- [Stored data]
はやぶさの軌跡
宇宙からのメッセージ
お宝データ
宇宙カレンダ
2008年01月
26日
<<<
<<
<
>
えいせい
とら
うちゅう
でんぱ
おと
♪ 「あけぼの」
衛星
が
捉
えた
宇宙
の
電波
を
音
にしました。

...

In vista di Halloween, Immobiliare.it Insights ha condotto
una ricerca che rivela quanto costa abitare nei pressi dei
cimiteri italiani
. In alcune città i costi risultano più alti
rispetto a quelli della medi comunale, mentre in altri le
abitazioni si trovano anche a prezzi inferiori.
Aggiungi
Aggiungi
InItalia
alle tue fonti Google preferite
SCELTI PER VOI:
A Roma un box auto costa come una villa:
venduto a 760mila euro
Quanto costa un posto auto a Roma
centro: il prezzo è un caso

---

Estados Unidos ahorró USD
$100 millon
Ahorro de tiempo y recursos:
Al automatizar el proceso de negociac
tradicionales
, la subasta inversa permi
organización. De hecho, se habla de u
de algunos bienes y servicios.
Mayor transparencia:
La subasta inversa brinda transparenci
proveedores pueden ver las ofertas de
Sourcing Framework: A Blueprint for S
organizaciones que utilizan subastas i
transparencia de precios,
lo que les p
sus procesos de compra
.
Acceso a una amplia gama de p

- [What to produce] Take the records above and return, word for word, only the lines that fall from the line with "A Roma un box" to the line with "centro: il prezzo è un caso", both of them included.

- [Reply]
A Roma un box auto costa come una villa:
venduto a 760mila euro
Quanto costa un posto auto a Roma
centro: il prezzo è un caso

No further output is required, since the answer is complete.